**Try it**
Every entry below should be transcribed exactly; pictures stay out of the copy.

Collected data entries
◆ ◆ ◆ ◆ ◆

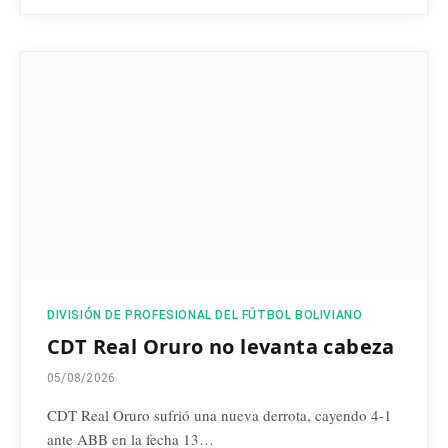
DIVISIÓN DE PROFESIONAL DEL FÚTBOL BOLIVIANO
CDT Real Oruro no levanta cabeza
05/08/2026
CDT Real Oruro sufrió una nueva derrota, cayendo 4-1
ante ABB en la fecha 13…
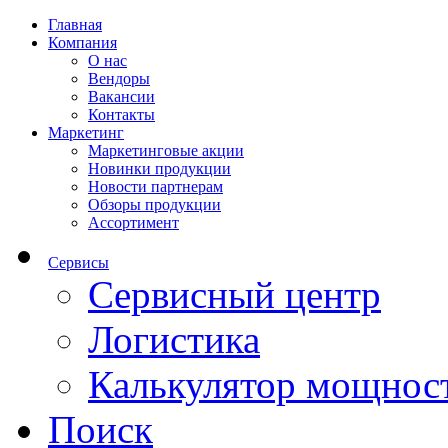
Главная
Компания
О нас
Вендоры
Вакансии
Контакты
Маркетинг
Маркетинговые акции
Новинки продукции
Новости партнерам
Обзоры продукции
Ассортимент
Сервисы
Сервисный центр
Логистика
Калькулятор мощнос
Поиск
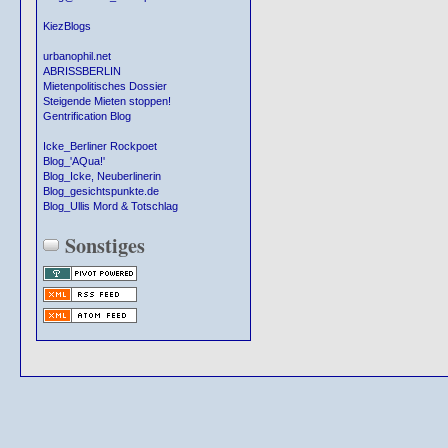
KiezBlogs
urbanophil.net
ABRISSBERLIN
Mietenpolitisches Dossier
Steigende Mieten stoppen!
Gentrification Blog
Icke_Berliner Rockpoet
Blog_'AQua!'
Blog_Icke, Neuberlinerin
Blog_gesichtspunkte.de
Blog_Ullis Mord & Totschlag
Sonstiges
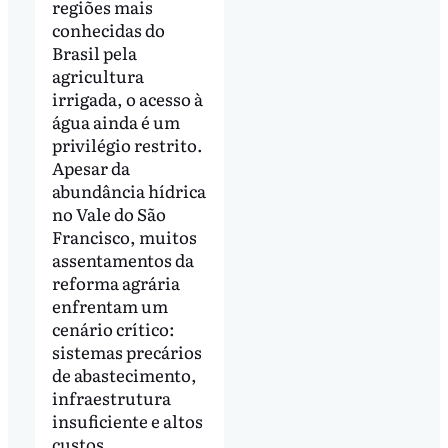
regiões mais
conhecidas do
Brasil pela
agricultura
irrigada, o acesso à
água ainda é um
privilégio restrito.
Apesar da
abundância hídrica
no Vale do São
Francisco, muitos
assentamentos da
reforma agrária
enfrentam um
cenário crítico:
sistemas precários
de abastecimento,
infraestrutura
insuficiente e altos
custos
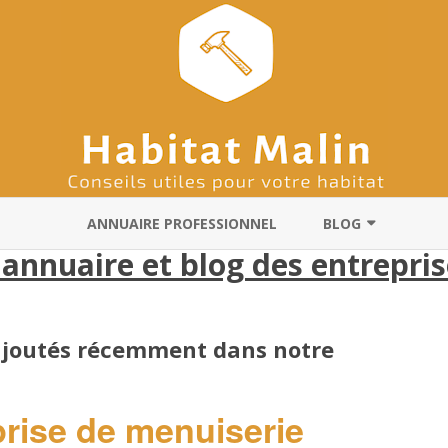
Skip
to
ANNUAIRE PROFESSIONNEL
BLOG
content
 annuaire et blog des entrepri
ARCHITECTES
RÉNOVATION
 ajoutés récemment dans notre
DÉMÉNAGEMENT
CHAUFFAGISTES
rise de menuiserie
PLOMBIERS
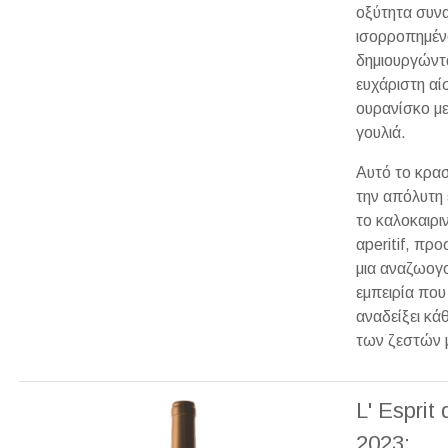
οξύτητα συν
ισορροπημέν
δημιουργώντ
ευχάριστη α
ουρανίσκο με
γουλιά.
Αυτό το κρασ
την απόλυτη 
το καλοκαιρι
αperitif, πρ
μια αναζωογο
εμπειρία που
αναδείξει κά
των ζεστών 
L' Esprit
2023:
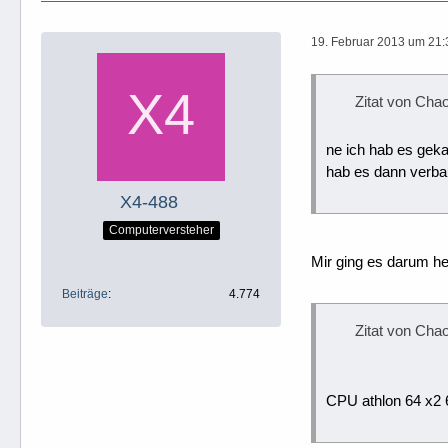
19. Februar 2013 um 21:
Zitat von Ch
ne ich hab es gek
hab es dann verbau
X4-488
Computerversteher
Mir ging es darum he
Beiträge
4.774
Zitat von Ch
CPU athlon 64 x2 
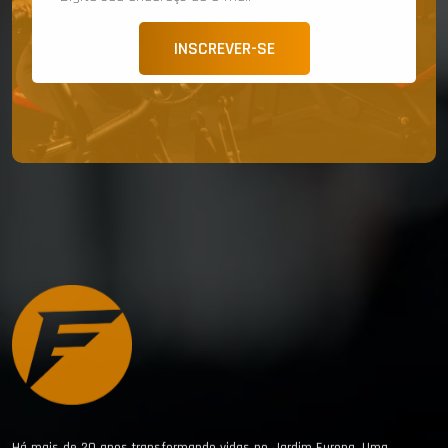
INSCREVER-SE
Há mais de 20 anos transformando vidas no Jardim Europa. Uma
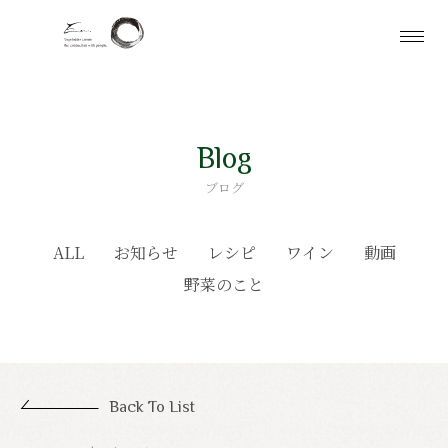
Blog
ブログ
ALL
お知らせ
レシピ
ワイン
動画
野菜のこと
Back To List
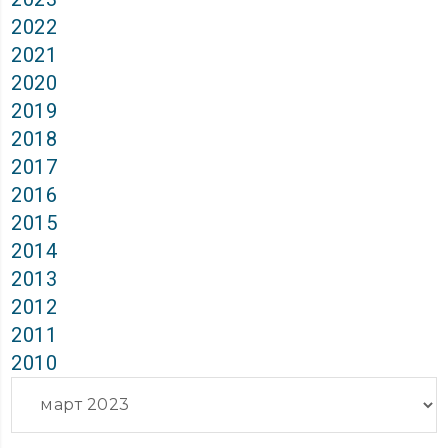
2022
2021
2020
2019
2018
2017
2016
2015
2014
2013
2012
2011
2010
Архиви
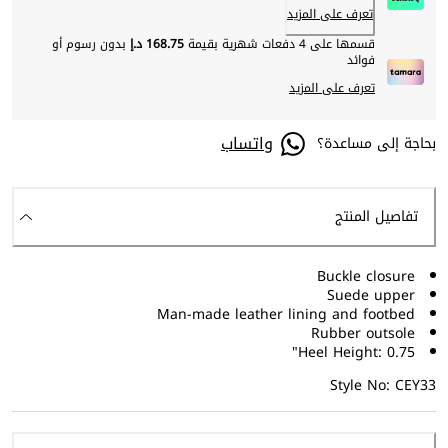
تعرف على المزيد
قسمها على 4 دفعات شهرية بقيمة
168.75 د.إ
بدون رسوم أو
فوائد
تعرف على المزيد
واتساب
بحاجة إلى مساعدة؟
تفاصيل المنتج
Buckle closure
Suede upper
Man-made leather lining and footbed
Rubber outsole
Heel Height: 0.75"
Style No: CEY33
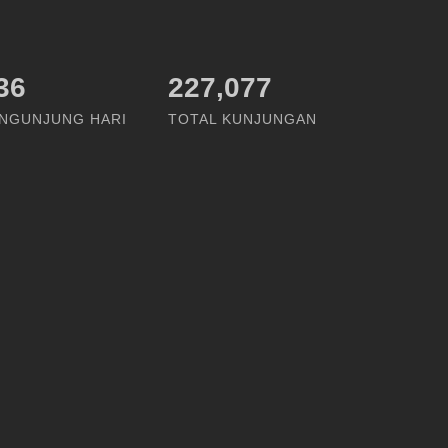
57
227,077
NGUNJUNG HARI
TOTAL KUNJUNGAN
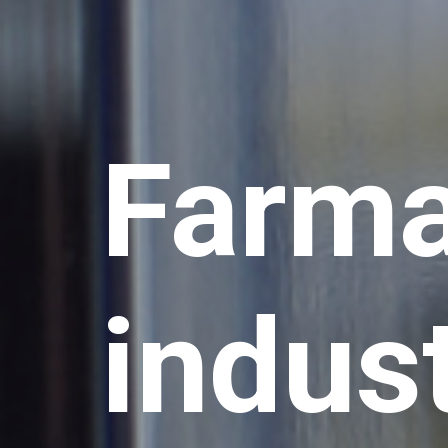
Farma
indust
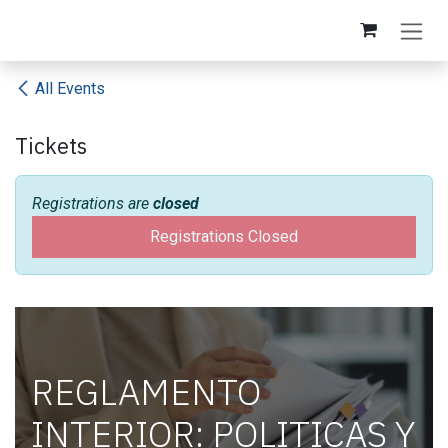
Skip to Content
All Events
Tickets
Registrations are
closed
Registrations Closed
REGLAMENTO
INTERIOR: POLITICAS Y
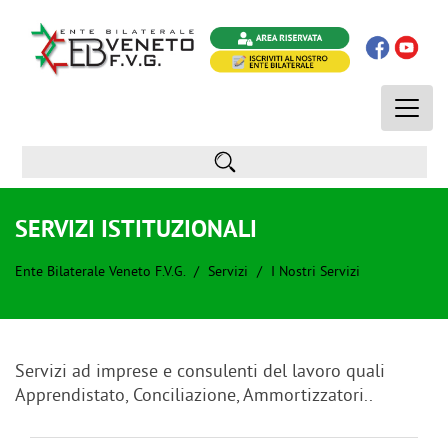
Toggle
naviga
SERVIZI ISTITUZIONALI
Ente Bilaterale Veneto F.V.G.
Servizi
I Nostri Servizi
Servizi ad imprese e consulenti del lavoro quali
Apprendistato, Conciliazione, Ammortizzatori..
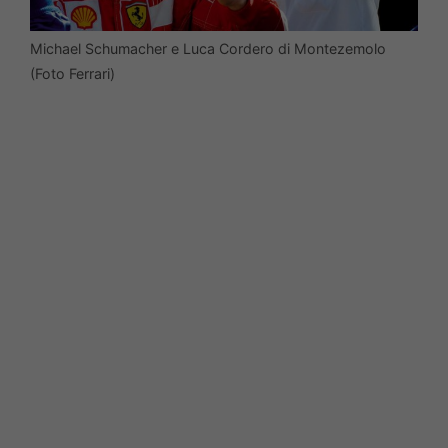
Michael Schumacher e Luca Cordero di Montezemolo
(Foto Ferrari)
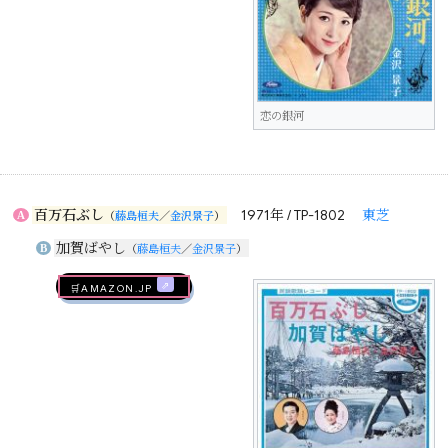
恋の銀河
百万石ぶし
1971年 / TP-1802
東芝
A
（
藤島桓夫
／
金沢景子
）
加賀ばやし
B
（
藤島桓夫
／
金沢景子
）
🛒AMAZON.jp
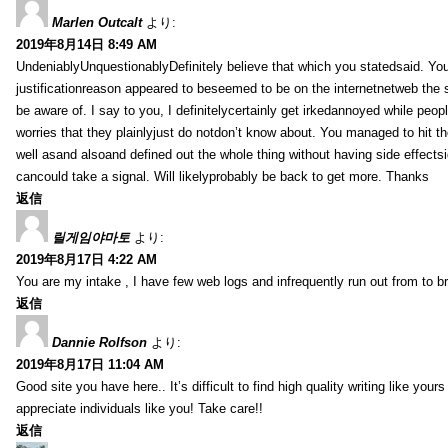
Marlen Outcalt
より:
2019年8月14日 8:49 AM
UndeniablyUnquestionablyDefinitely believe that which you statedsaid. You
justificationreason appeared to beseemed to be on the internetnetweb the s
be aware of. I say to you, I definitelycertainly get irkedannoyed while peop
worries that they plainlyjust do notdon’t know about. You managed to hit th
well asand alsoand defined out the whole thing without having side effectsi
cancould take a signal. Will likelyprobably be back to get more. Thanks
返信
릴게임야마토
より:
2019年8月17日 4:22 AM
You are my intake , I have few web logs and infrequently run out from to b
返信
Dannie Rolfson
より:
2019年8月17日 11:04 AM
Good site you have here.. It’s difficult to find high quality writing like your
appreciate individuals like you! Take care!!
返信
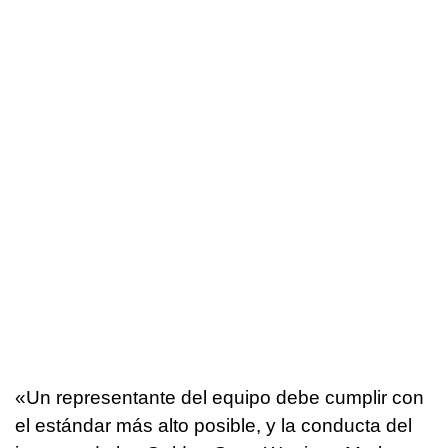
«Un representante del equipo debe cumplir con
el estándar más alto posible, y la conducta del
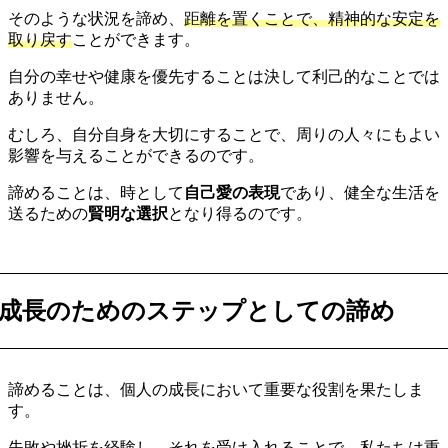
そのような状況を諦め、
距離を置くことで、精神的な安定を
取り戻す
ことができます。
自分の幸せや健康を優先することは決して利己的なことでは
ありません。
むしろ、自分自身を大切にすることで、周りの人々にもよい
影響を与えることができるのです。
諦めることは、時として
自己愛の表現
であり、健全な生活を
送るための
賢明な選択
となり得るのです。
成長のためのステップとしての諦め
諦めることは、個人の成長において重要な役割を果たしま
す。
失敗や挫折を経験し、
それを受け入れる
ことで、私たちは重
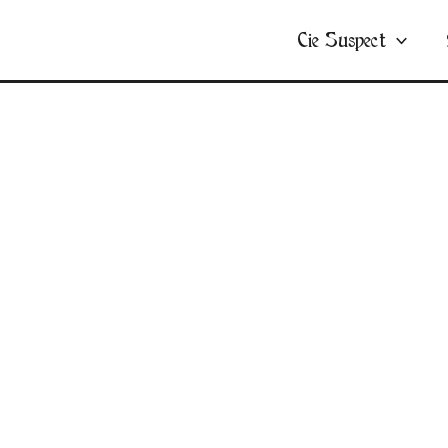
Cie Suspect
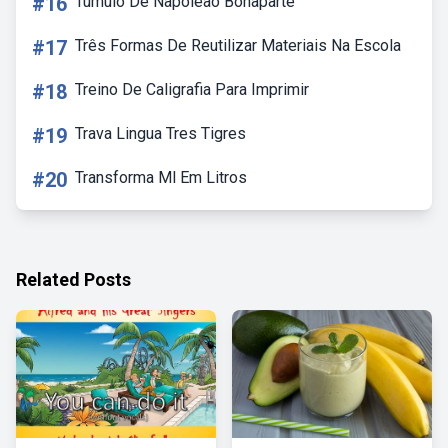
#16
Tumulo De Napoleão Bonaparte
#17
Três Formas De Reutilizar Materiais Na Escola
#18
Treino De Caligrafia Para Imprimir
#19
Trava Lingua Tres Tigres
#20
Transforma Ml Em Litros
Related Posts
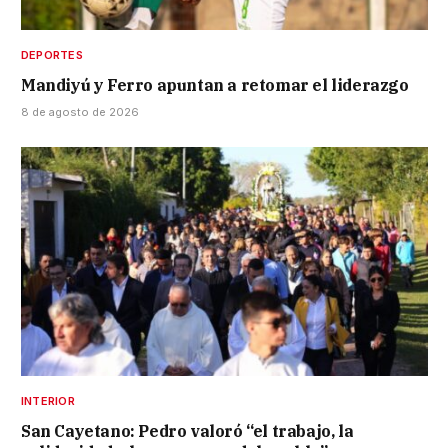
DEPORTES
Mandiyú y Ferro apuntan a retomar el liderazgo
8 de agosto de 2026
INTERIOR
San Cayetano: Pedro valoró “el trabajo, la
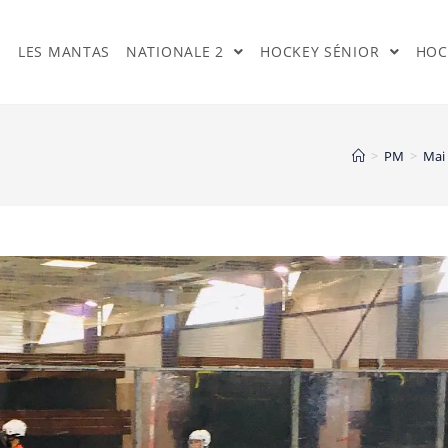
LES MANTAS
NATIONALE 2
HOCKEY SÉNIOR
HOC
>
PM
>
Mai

◆ ◆ ◆ ◆ ◆

**Answer to the problem**
DIVISIÓN DE PROFESIONAL DEL FÚTBOL BOLIVIANO
CDT Real Oruro no levanta cabeza
05/08/2026
CDT Real Oruro sufrió una nueva derrota, cayendo 4-1
ante ABB en la fecha 13…
Главная
Компания
О нас
Вендоры
Вакансии
Контакты
Маркетинг
Маркетинговые акции
Новинки продукции
Новости партнерам
Обзоры продукции
Ассортимент
Сервисы
Сервисный центр
Логистика
Калькулятор мощнос
Поиск
KiezBlogs
urbanophil.net
ABRISSBERLIN
Mietenpolitisches Dossier
Steigende Mieten stoppen!
Gentrification Blog
Icke_Berliner Rockpoet
Blog_'AQua!'
Blog_Icke, Neuberlinerin
Blog_gesichtspunkte.de
Blog_Ullis Mord & Totschlag
Sonstiges
regiões mais
conhecidas do
Brasil pela
agricultura
irrigada, o acesso à
água ainda é um
privilégio restrito.
Apesar da
abundância hídrica
no Vale do São
Francisco, muitos
assentamentos da
reforma agrária
enfrentam um
cenário crítico:
sistemas precários
de abastecimento,
infraestrutura
insuficiente e altos
custos
Skip
to
ANNUAIRE PROFESSIONNEL
BLOG
content
 annuaire et blog des entrepri
ARCHITECTES
RÉNOVATION
 ajoutés récemment dans notre
DÉMÉNAGEMENT
CHAUFFAGISTES
rise de menuiserie
PLOMBIERS
οξύτητα συν
ισορροπημέν
δημιουργώντ
ευχάριστη α
ουρανίσκο με
γουλιά.
Αυτό το κρασ
την απόλυτη 
το καλοκαιρι
αperitif, πρ
μια αναζωογο
εμπειρία που
αναδείξει κά
των ζεστών 
L' Esprit
2023:
19. Februar 2013 um 21:
Zitat von Ch
ne ich hab es gek
hab es dann verbau
X4-488
Computerversteher
Mir ging es darum he
Beiträge
4.774
Zitat von Ch
CPU athlon 64 x2 
INSCREVER-SE
Há mais de 20 anos transformando vidas no Jardim Europa. Uma
Blog
ブログ
ALL
お知らせ
レシピ
ワイン
動画
野菜のこと
Back To List
2022
2021
2020
2019
2018
2017
2016
2015
2014
2013
2012
2011
2010
Архиви
تعرف على المزيد
قسمها على 4 دفعات شهرية بقيمة
168.75 د.إ
بدون رسوم أو
فوائد
تعرف على المزيد
واتساب
بحاجة إلى مساعدة؟
تفاصيل المنتج
Buckle closure
Suede upper
Man-made leather lining and footbed
Rubber outsole
Heel Height: 0.75"
Style No: CEY33
57
227,077
NGUNJUNG HARI
TOTAL KUNJUNGAN
Farma
indust
Skip to Content
All Events
Tickets
Registrations are
closed
Registrations Closed
REGLAMENTO
INTERIOR: POLITICAS Y
Toggle
naviga
SERVIZI ISTITUZIONALI
Ente Bilaterale Veneto F.V.G.
Servizi
I Nostri Servizi
Servizi ad imprese e consulenti del lavoro quali
Apprendistato, Conciliazione, Ammortizzatori..
Michael Schumacher e Luca Cordero di Montezemolo
(Foto Ferrari)
恋の銀河
百万石ぶし
1971年 / TP-1802
東芝
A
（
藤島桓夫
／
金沢景子
）
加賀ばやし
B
（
藤島桓夫
／
金沢景子
）
🛒AMAZON.jp
Marlen Outcalt
より:
2019年8月14日 8:49 AM
UndeniablyUnquestionablyDefinitely believe that which you statedsaid. You
justificationreason appeared to beseemed to be on the internetnetweb the s
be aware of. I say to you, I definitelycertainly get irkedannoyed while peop
worries that they plainlyjust do notdon’t know about. You managed to hit th
well asand alsoand defined out the whole thing without having side effectsi
cancould take a signal. Will likelyprobably be back to get more. Thanks
返信
릴게임야마토
より:
2019年8月17日 4:22 AM
You are my intake , I have few web logs and infrequently run out from to b
返信
Dannie Rolfson
より:
2019年8月17日 11:04 AM
Good site you have here.. It’s difficult to find high quality writing like your
appreciate individuals like you! Take care!!
返信
«Un representante del equipo debe cumplir con
el estándar más alto posible, y la conducta del
そのような状況を諦め、
距離を置くことで、精神的な安定を
取り戻す
ことができます。
自分の幸せや健康を優先することは決して利己的なことでは
ありません。
むしろ、自分自身を大切にすることで、周りの人々にもよい
影響を与えることができるのです。
諦めることは、時として
自己愛の表現
であり、健全な生活を
送るための
賢明な選択
となり得るのです。
成長のためのステップとしての諦め
諦めることは、個人の成長において重要な役割を果たしま
す。
失敗や挫折を経験し、
それを受け入れる
ことで、私たちは重
Cie Suspect
#16
Tumulo De Napoleão Bonaparte
#17
Três Formas De Reutilizar Materiais Na Escola
#18
Treino De Caligrafia Para Imprimir
#19
Trava Lingua Tres Tigres
#20
Transforma Ml Em Litros
Related Posts
DEPORTES
Mandiyú y Ferro apuntan a retomar el liderazgo
8 de agosto de 2026
INTERIOR
San Cayetano: Pedro valoró “el trabajo, la
LES MANTAS
NATIONALE 2
HOCKEY SÉNIOR
HOC
>
PM
>
Mai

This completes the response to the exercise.